[Data]
------------------------------------

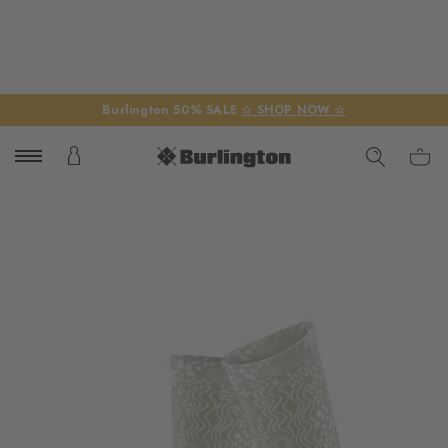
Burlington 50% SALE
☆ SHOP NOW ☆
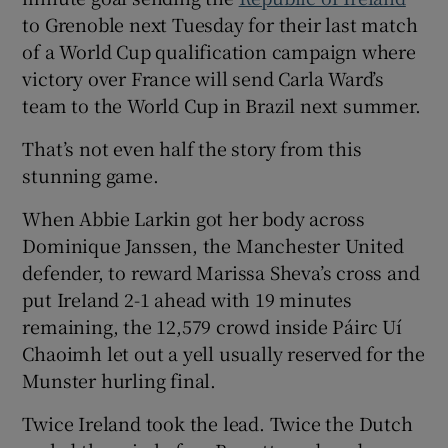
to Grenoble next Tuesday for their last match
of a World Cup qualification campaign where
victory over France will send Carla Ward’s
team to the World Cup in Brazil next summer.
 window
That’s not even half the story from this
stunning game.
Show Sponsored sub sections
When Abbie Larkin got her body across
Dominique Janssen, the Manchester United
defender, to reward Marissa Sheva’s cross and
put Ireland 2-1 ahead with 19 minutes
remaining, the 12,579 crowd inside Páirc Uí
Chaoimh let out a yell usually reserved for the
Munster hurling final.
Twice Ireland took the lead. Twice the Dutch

------------------------------------

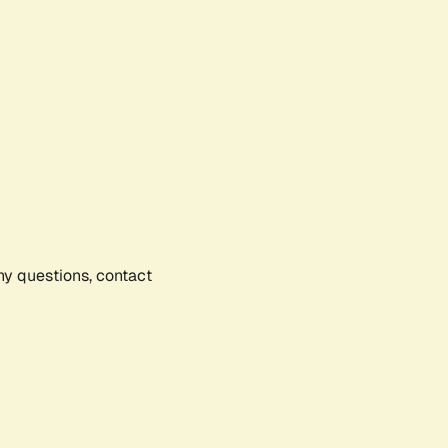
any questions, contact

------------------------------------

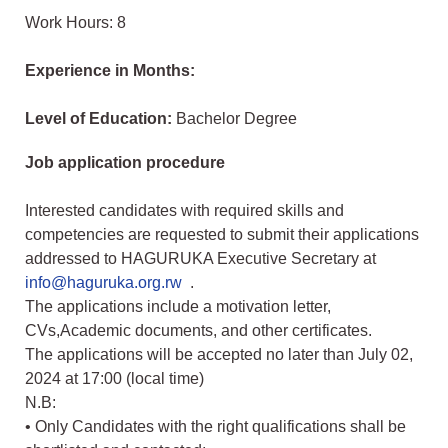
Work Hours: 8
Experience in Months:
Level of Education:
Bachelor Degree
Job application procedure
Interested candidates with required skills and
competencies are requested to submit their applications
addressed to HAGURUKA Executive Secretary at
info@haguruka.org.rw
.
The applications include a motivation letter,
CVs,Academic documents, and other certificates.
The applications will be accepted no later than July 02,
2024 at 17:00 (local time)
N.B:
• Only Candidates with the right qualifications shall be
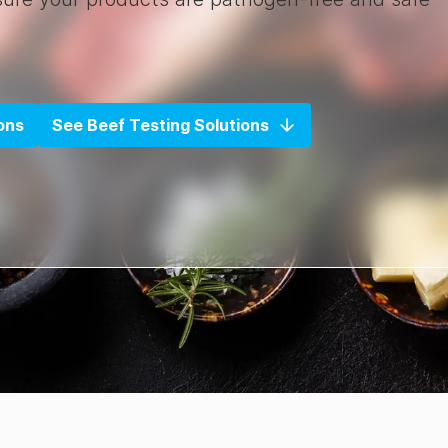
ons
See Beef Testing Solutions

------------------------------------

[What you should do]
The response should be the listing above, limited to the lines between the one holding "Interested candidates with" and the one holding "The applications include", inclusive, reproduced exactly.

[Solution for this problem]
Interested candidates with required skills and
competencies are requested to submit their applications
addressed to HAGURUKA Executive Secretary at
info@haguruka.org.rw
.
The applications include a motivation letter,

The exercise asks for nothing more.